Ont-ils changé au contact de l'homme blanc ?
Ils changent beaucoup, et la plus grande catastrophe fut la construction de la base américaine à Thulé, qui est au cœur du territoire, et dont on a expulsé toute la population. Je ne cesserai, toute ma vie, de protester contre cette base. Le comble de tout, c'est que le nouveau président américain Bush, vient de décider de l’agrandir. elle va devenir une base de radars. C’est la même chose en Alaska où il y a d’autres stations. Tout cela affecte profondément la nature, le climat. Je trouve que les citoyens du monde, entre autres grâce au merveilleux outil d'Internet, doivent peser sur leurs gouvernements pour faire en sorte que toutes leurs actions soient transparentes. Les Nations-Unies seules sont autorisées à permettre des opérations qui touchent le monde entier, et l'atmosphère, ça concerne tout le monde. Mais malheureusement, ça n'en prend pas le chemin ! Les Nations-Unies viennent d'être exclues de la commission internationale des droits de l’homme, pour la première fois dans son histoire. Les états-Unis ne font plus partie de l’Unesco, et nul ne sait quelles orientations ils vont prendre.

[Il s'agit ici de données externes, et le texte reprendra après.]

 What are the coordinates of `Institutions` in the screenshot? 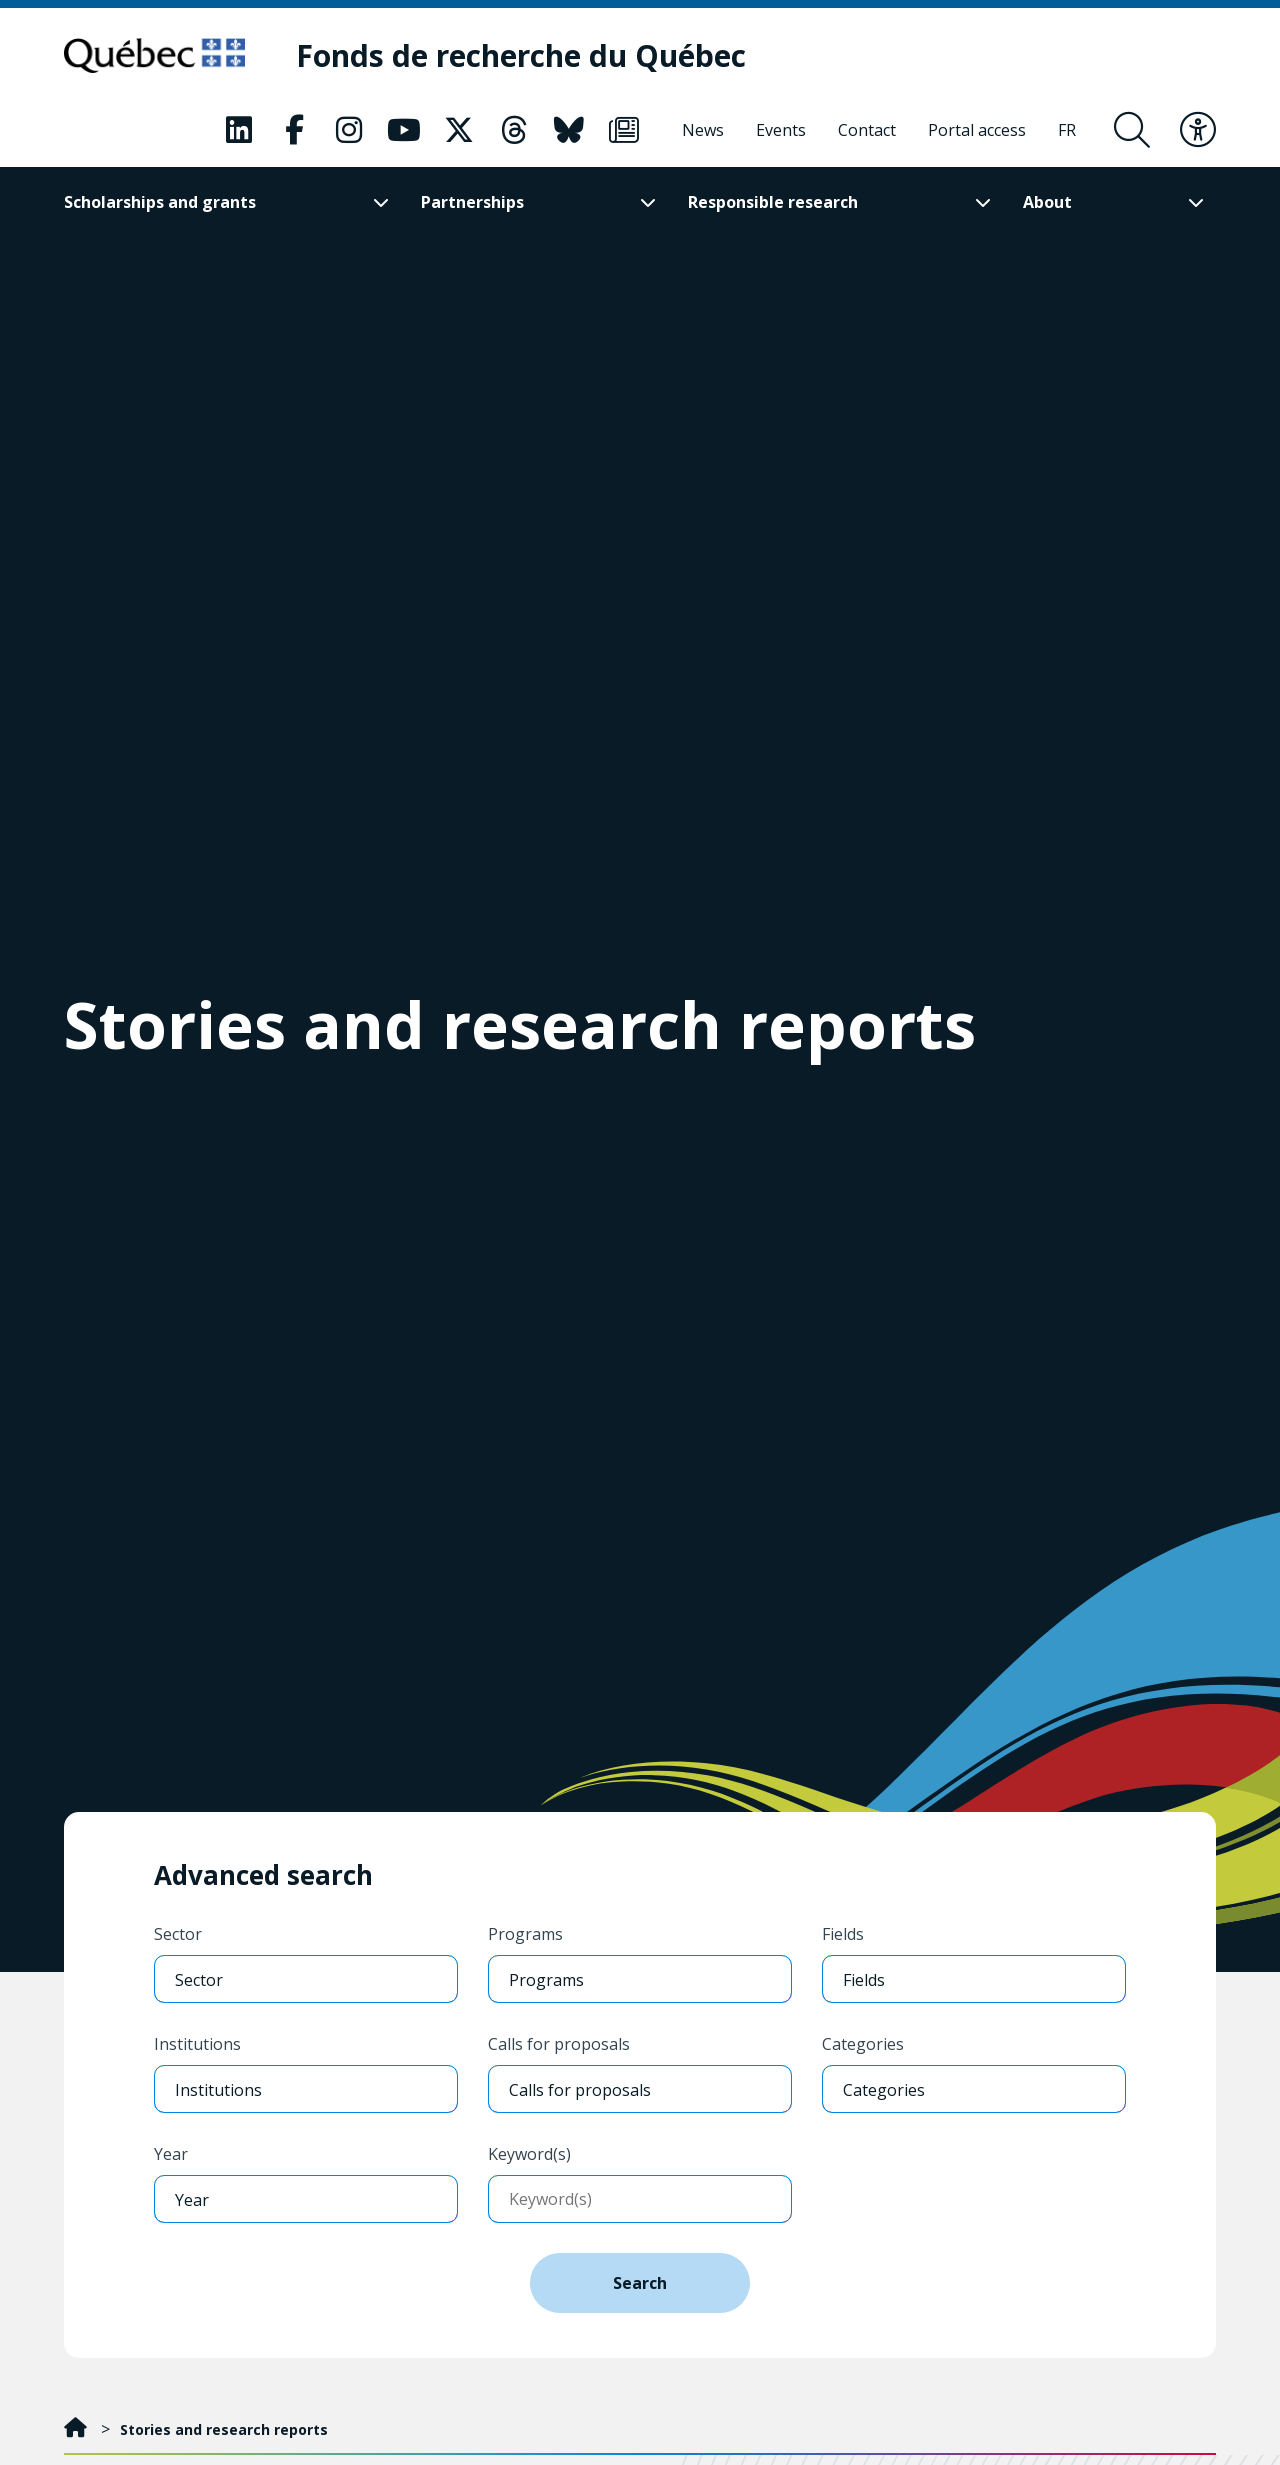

Et au point de vue plus personnel, qu'a-t-il résulté du contact avec l’homme blanc ? Peut-on comparer cela avec le problème qu’ont eu les Indiens d'Amérique lors de l’arrivée de l'homme blanc (alcoolisme, armes…) ?

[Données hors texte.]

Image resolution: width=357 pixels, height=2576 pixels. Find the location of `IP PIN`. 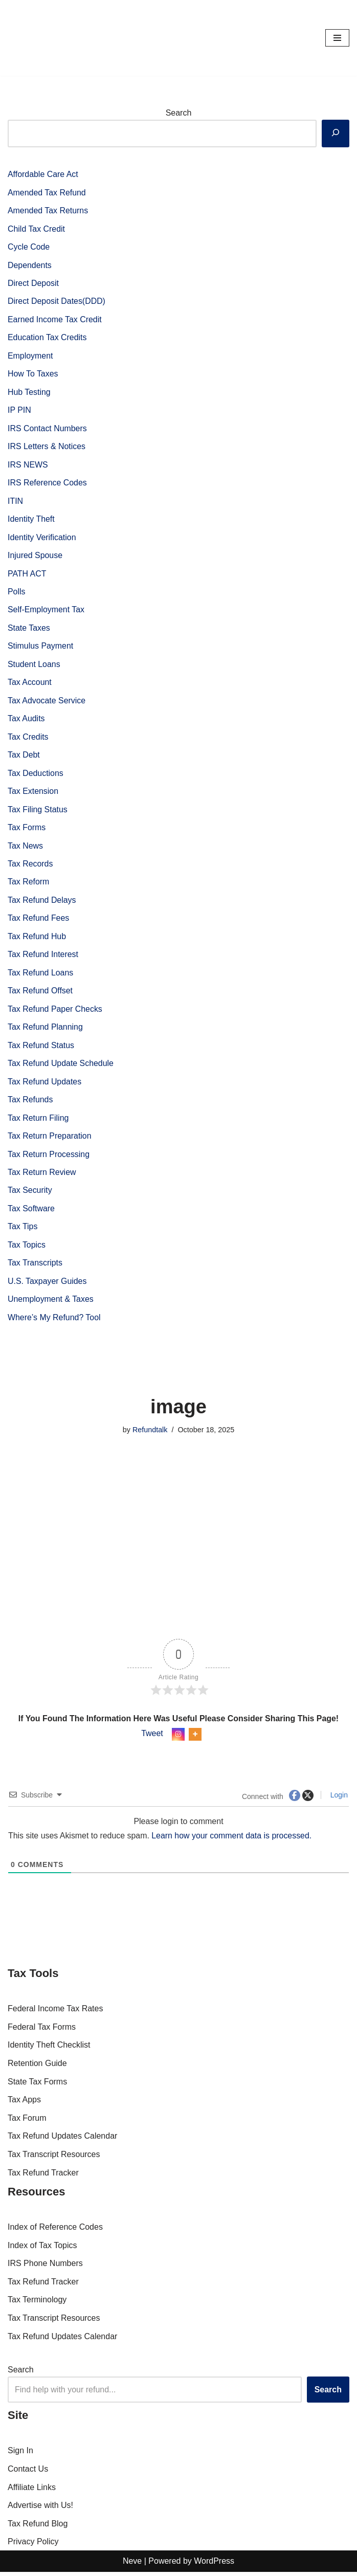

IP PIN is located at coordinates (19, 411).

Ce fut dramatique, mais on ne peut pas comparer les deux histoires. En ce qui concerne les Indiens, ce fut une conquête militaire, ici on agit à un autre niveau. On exporte des films pornographiques, des films de violence, de l’alcool, de la drogue. C’est un marché juteux pour l’homme blanc qui ne pense qu’à l’argent. Le taux de suicide chez les jeunes est horriblement élevé , les incestes, les femmes battues sont monnaie courante, c’est devenu vraiment affreux. Ils payent le prix fort.

Quelle est la solution ?
Ce n'est pas nous qui allons la leur indiquer, nous ne savons pas nous-mêmes où aller… L'Europe doit se reprendre, doit se reconstituer, après les guerres civiles qui ont fait sa ruine. Et après, agir.